Red Cross officials wouldn’t say what she meant by the helicopter idea, but it’s a common reference in economics to giving money away — as in, throwing it out of a helicopter.

That the ARC was unsure how to spend tens of millions of dollars in Haiti is perhaps the most shocking revelation in the ProPublica and NPR reporting. The ongoing urgent needs in Haiti were – and are – well known. From at least 2011, it was clear what strategies might be effectively employed to eliminate cholera from Haiti, yet at the beginning of 2013, the cholera epidemic remained a humanitarian emergency (as it does now), with the New York Times and other outlets urging spending for its eradication. Sanitation and access to clean drinking water were – and are – related, urgent project areas where the ARC could have channeled some of its newfound resources. By January 2013, however, the ARC had spent 4 percent of its Haiti-related funds on cholera, and 12 percent on water and sanitation, according to its own accounting. (Of these, some projects had been “very behind schedule” or “crippled by ‘“internal issues that go unaddressed,’” ProPublica and NPR explain.) The ARC itself seems to have been aware that its cholera fighting efforts were woefully inadequate. NPR notes that “[then-director of the Haiti program, Judith] St. Fort summed up [a] 2011 memo: ‘To maintain the status quo, will only yield the same failed results.'”

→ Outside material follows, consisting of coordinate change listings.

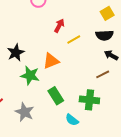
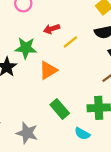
red arrow: (59, 26) -> (52, 29), turned -128
green star: (30, 75) -> (26, 48), moved

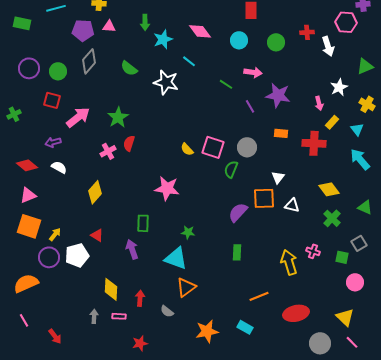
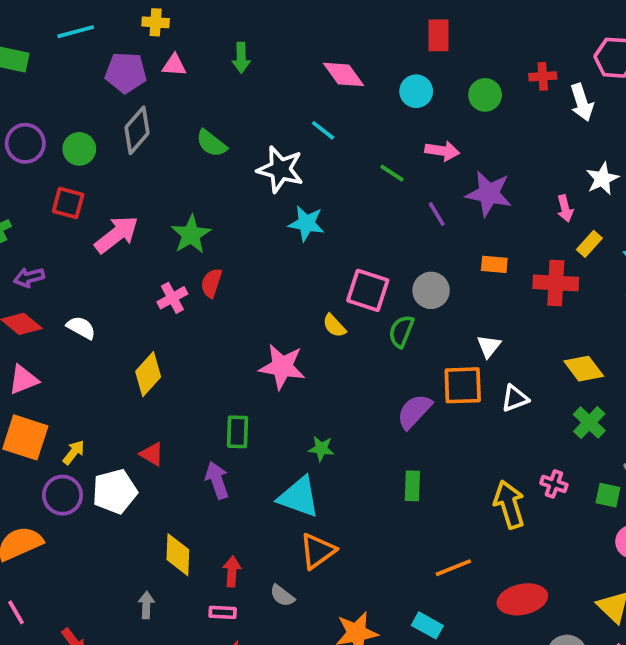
cyan star: (163, 39) -> (306, 223), moved, turned 30
purple arrow: (53, 142) -> (29, 277), moved
yellow semicircle: (187, 149) -> (334, 326), moved
white triangle: (292, 205) -> (515, 398), turned -35
pink rectangle: (119, 316) -> (223, 612), moved

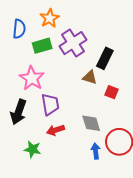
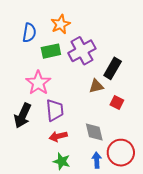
brown triangle: (90, 77) -> (96, 86), turned -35
green star: (32, 149) -> (62, 161), moved

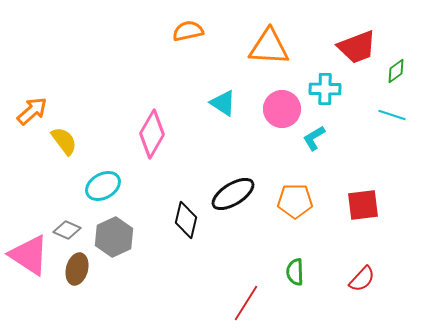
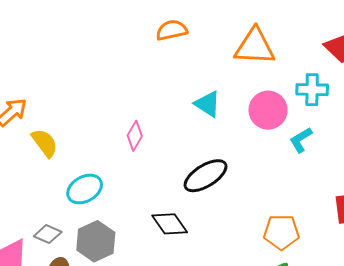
pink diamond: (152, 134) -> (135, 136), size x0.6
black ellipse: (233, 194) -> (206, 176), moved
orange pentagon: (295, 201) -> (281, 232), moved
black diamond: (186, 220) -> (170, 224), turned -48

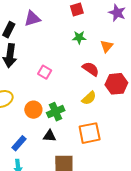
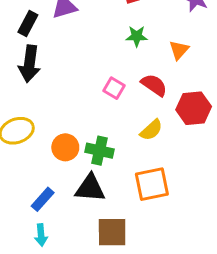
pink square: (45, 72) -> (114, 88), moved
green cross: (56, 112) -> (100, 151), turned 36
black triangle: (50, 136) -> (90, 188), size x1.5

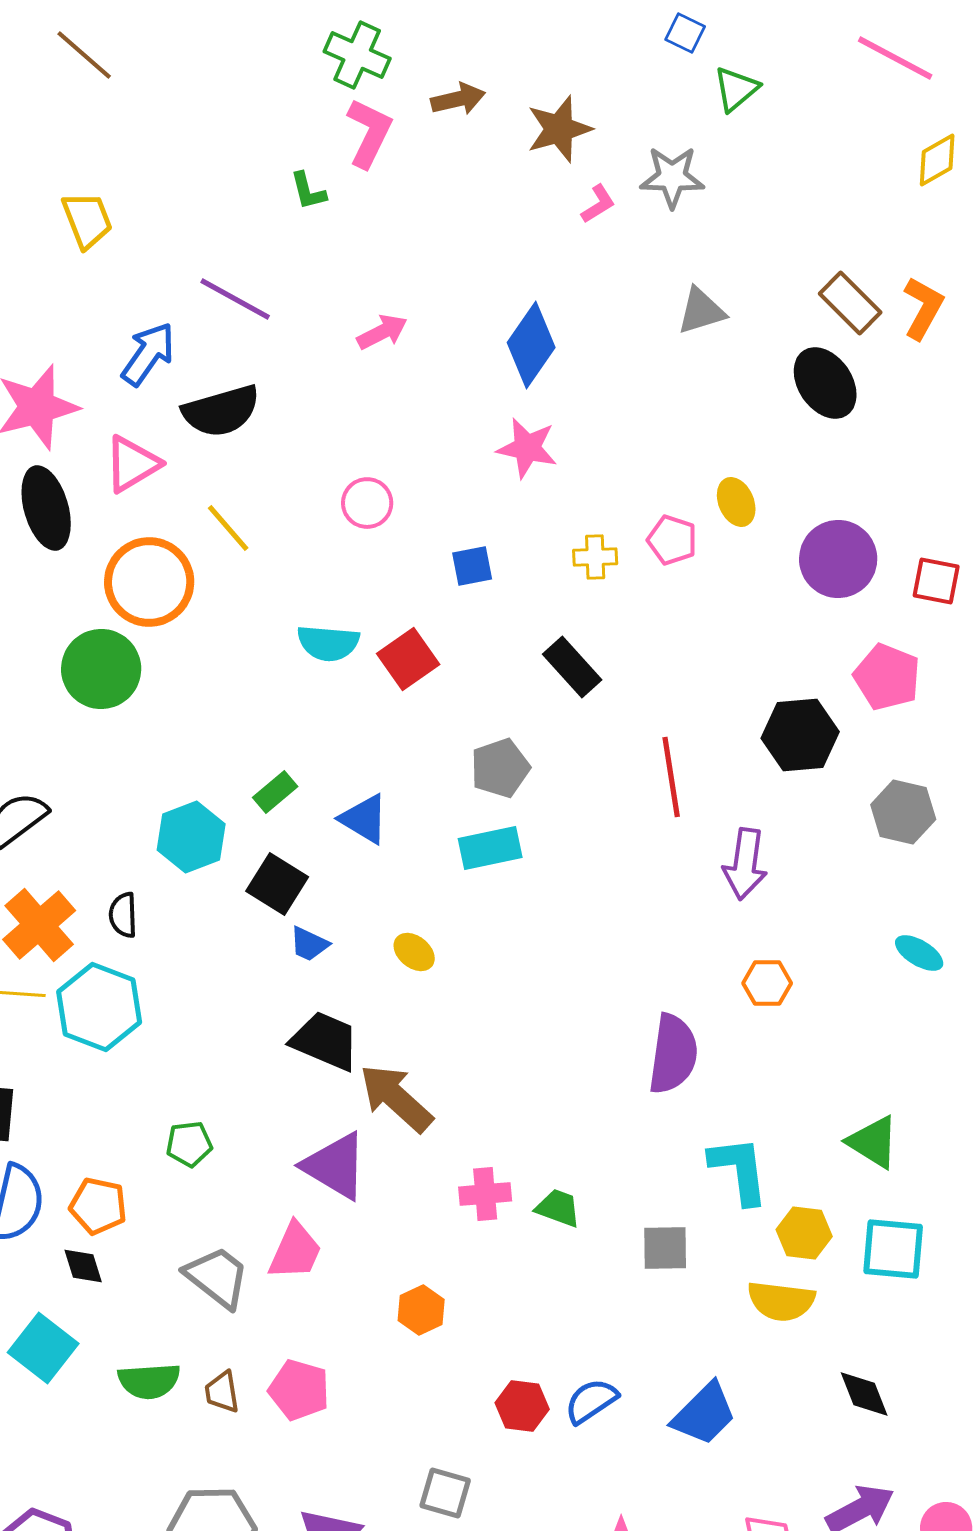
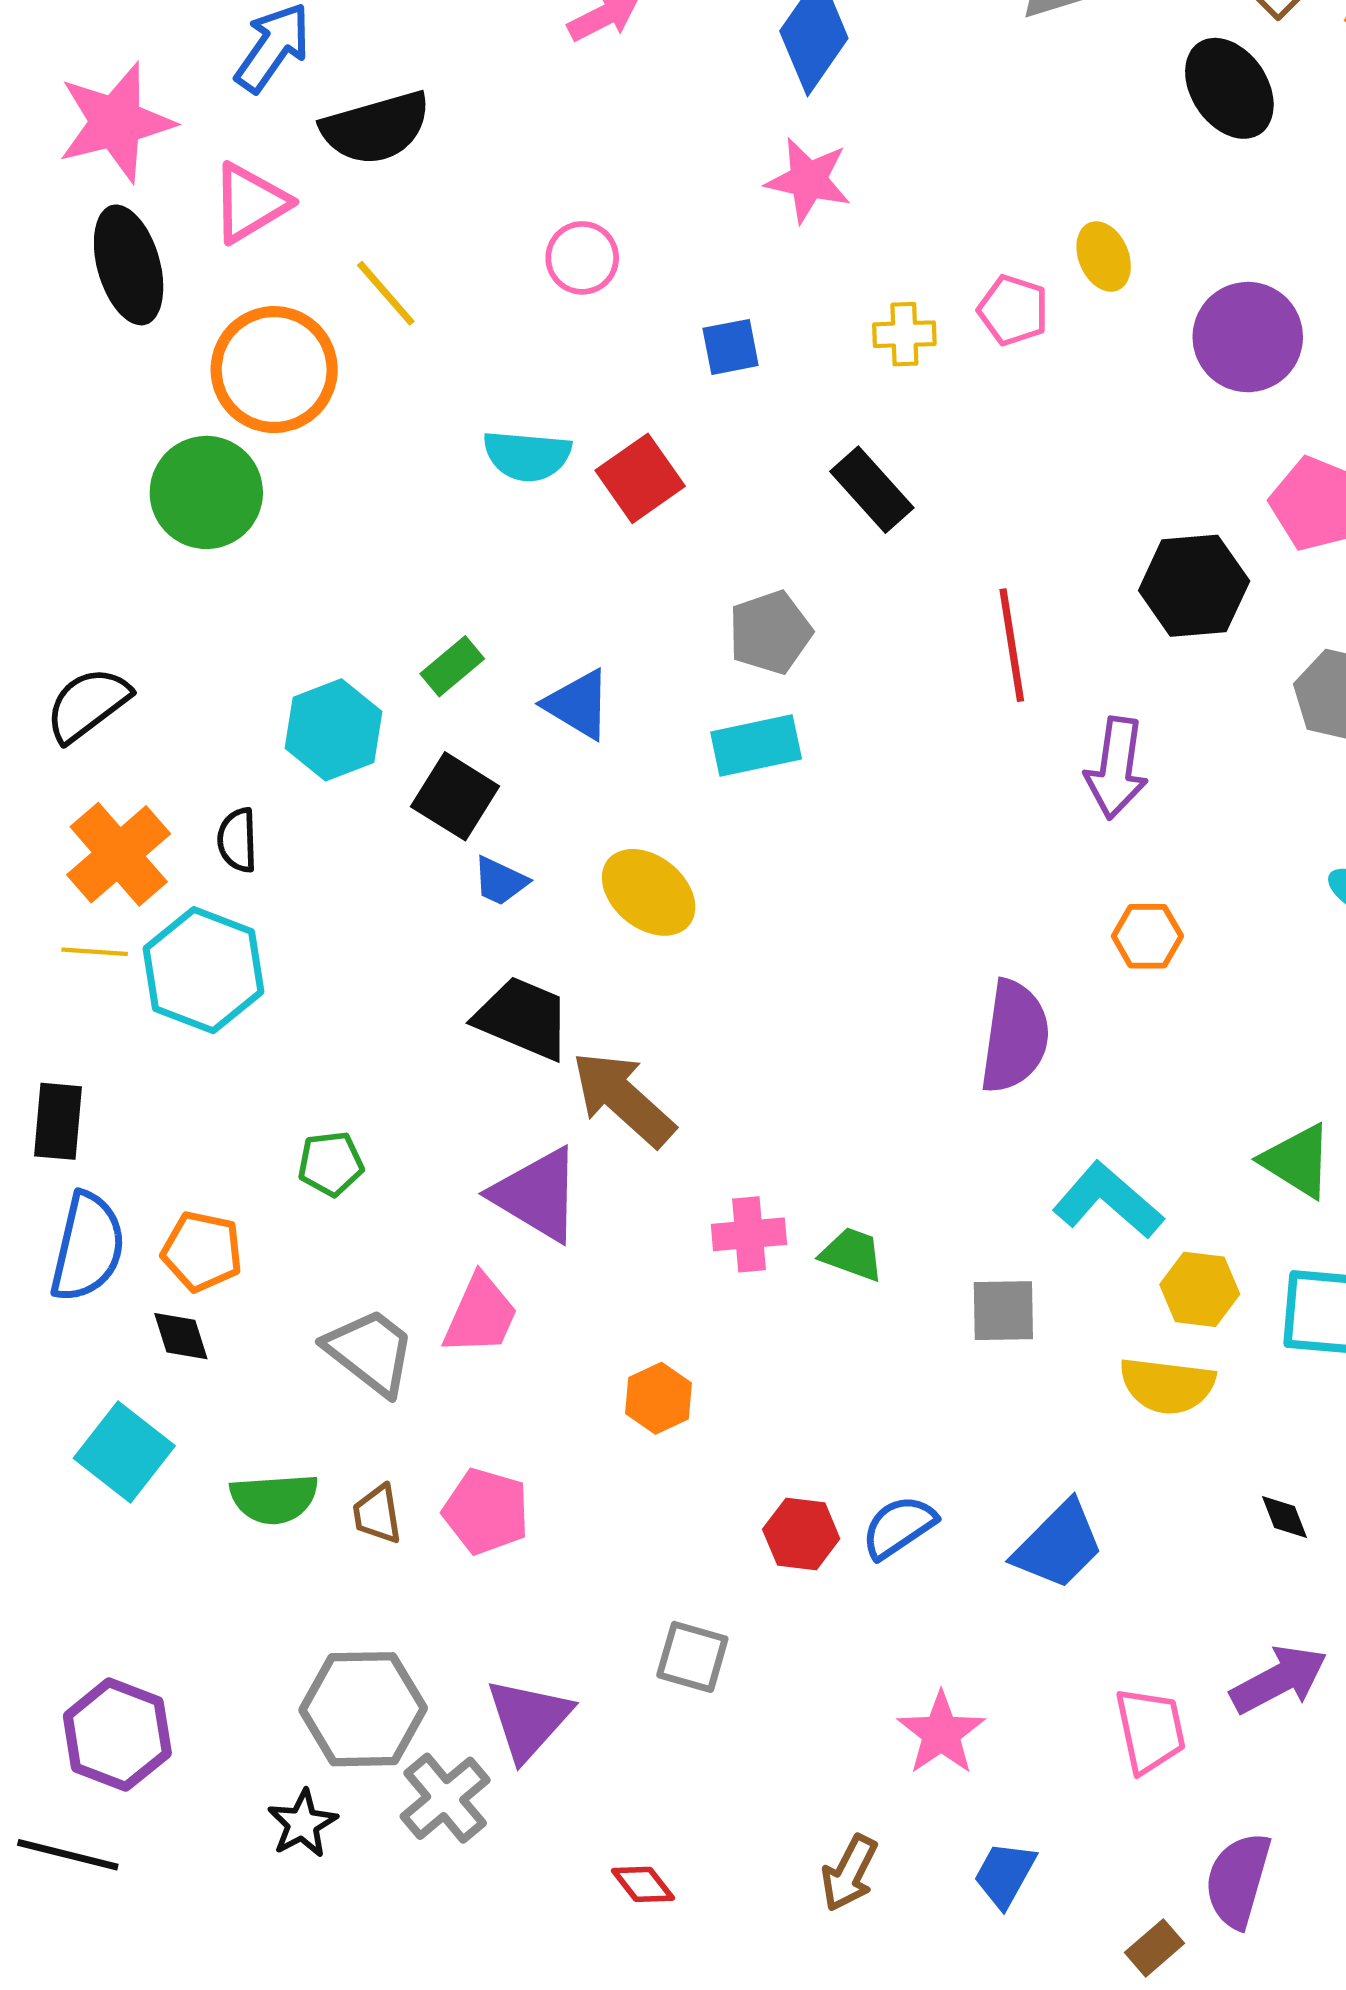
yellow ellipse: (414, 952) -> (649, 892), size x1.6
cyan L-shape: (739, 1170) -> (1108, 1200), turned -42
black diamond: (864, 1394) -> (1285, 1517), size x0.7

The ARC took upon itself an outsized role after the Haiti quake; it had a responsibility to use the funds it raised sustainably and efficiently, delivering the maximum good per dollar that it could, while prioritizing Haitian involvement at every level. Instead, the tragedy of the Haiti earthquake seems to have become a way for the ARC to make a $100 million budget deficit vanish while offering plenty of overhead expenses for an array of projects, many never completed. Sadly, while many of the problems identified by ProPublica and NPR are shown to be “of its own making,” the lack of results, exclusion of Haitian voices and reliance on foreign expertise are symptoms of the aid industry’s problems writ large.